Imagine you have 3 branches: local-dev-tuneup, bugfix-a, feature-b

Remember in JJ you're always "in a commit", so the equivalent of the git working tree (i.e. unstaged changes in git) is just a new commit, often with no description set yet. (Because in JJ a commit also doesn't need a description/commit message immediately).

So in a mega-merge you can have a working tree that pulls from local-dev-tuneup, bugfix-a, and feature-b, and you can then squash or split changes out of it onto any of those source branches. Like you can avoid serializing those branches before you're ready to.
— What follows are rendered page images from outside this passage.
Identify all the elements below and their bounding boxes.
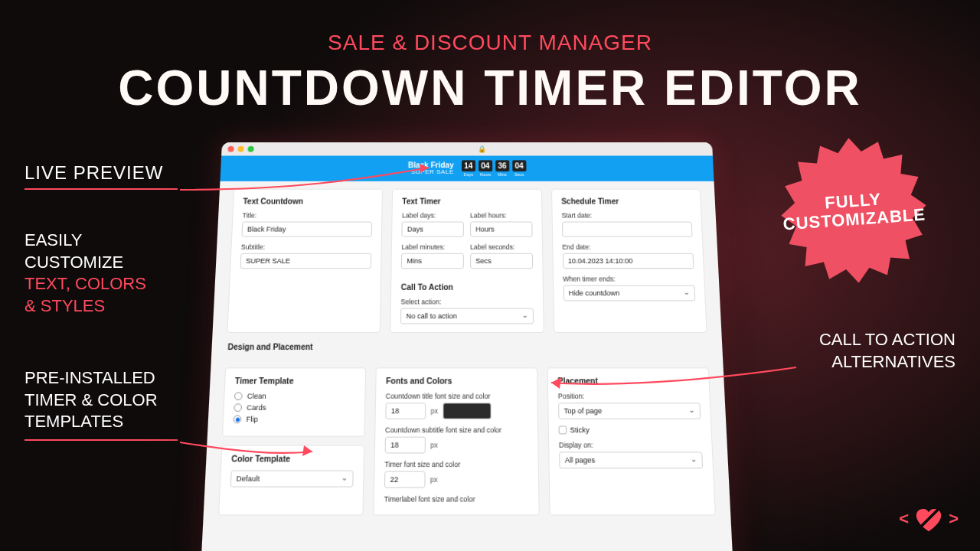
traffic-light-close-icon[interactable] <box>227 146 234 152</box>
callout-cta: CALL TO ACTION ALTERNATIVES <box>819 329 956 373</box>
label-hours-input[interactable]: Hours <box>470 222 532 237</box>
label-mins-input[interactable]: Mins <box>401 253 464 269</box>
subtitle-input[interactable]: SUPER SALE <box>240 253 372 269</box>
preview-days-value: 14 <box>462 160 475 171</box>
subtitle-font-size-input[interactable]: 18 <box>385 437 426 454</box>
badge-fully-customizable: FULLYCUSTOMIZABLE <box>776 133 932 289</box>
panel-fonts-colors: Fonts and Colors Countdown title font si… <box>373 367 539 515</box>
panel-schedule-timer: Schedule Timer Start date: End date:10.0… <box>551 189 707 333</box>
cta-select[interactable]: No call to action <box>400 308 534 324</box>
title-input[interactable]: Black Friday <box>241 222 372 237</box>
label-secs-input[interactable]: Secs <box>470 253 533 269</box>
lock-icon: 🔒 <box>478 145 486 153</box>
template-clean-radio[interactable]: Clean <box>234 392 355 400</box>
timer-font-size-input[interactable]: 22 <box>384 471 426 488</box>
preview-secs-value: 04 <box>512 160 526 171</box>
window-titlebar: 🔒 <box>221 142 713 156</box>
callout-live-preview: LIVE PREVIEW <box>24 162 163 184</box>
section-design-placement: Design and Placement <box>226 343 708 352</box>
traffic-light-max-icon[interactable] <box>247 146 253 152</box>
chevron-left-icon: < <box>899 509 909 529</box>
panel-timer-template: Timer Template Clean Cards Flip <box>222 367 366 436</box>
live-preview-bar: Black Friday SUPER SALE 14Days 04Hours 3… <box>220 156 714 181</box>
page-title: COUNTDOWN TIMER EDITOR <box>0 60 980 116</box>
kicker: SALE & DISCOUNT MANAGER <box>0 31 980 55</box>
preview-hours-value: 04 <box>479 160 492 171</box>
color-template-select[interactable]: Default <box>230 470 354 487</box>
title-color-swatch[interactable] <box>443 403 491 419</box>
display-on-select[interactable]: All pages <box>559 452 703 468</box>
brand-logo: < > <box>899 504 959 534</box>
start-date-input[interactable] <box>562 222 693 237</box>
callout-customize: EASILY CUSTOMIZE TEXT, COLORS & STYLES <box>24 230 146 317</box>
callout-templates: PRE-INSTALLED TIMER & COLOR TEMPLATES <box>24 367 158 433</box>
template-cards-radio[interactable]: Cards <box>234 403 354 412</box>
preview-subtitle: SUPER SALE <box>408 169 454 176</box>
traffic-light-min-icon[interactable] <box>237 146 243 152</box>
panel-text-countdown: Text Countdown Title: Black Friday Subti… <box>227 189 383 333</box>
chevron-right-icon: > <box>949 509 959 529</box>
title-font-size-input[interactable]: 18 <box>385 403 426 419</box>
label-days-input[interactable]: Days <box>402 222 464 237</box>
position-select[interactable]: Top of page <box>558 403 701 419</box>
template-flip-radio[interactable]: Flip <box>233 415 354 423</box>
panel-placement: Placement Position:Top of page Sticky Di… <box>547 367 716 515</box>
panel-color-template: Color Template Default <box>218 445 364 516</box>
heart-icon <box>913 504 944 534</box>
sticky-checkbox[interactable] <box>559 426 567 435</box>
when-ends-select[interactable]: Hide countdown <box>563 285 695 302</box>
editor-window: 🔒 Black Friday SUPER SALE 14Days 04Hours… <box>201 142 734 551</box>
preview-mins-value: 36 <box>495 160 509 171</box>
panel-text-timer: Text Timer Label days:Days Label hours:H… <box>390 189 544 333</box>
end-date-input[interactable]: 10.04.2023 14:10:00 <box>562 253 694 269</box>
I've definitely faced the scenario in Git where I have a unmerged changes that I want to use while continuing work on a feature branch. I end up creating a PR for the branch of the first smaller features (e.g. local-dev-tuneup->master), then a second PR pointing at the first (feature-a -> local-dev-tuneup). It works but it's all a bit cumbersome, even more so if feature-a ends up needing to land before local-dev-tuneup. JJ has better tools for handling this.

Or potentially a team member has critical changes with a PR open and you want to start building on top of their changes now. Manageable in Git but you're locked in on a branch of their branch. Now add a second set of critical changes. Can be done in git but you'll be jumping through hoops to make it happen.

Of course you might say that all indicates a workflow/process problem, but my experience is this situations are common enough but not frequent.

(I haven't actually used megamerges myself yet but the article has me ready to try them out!)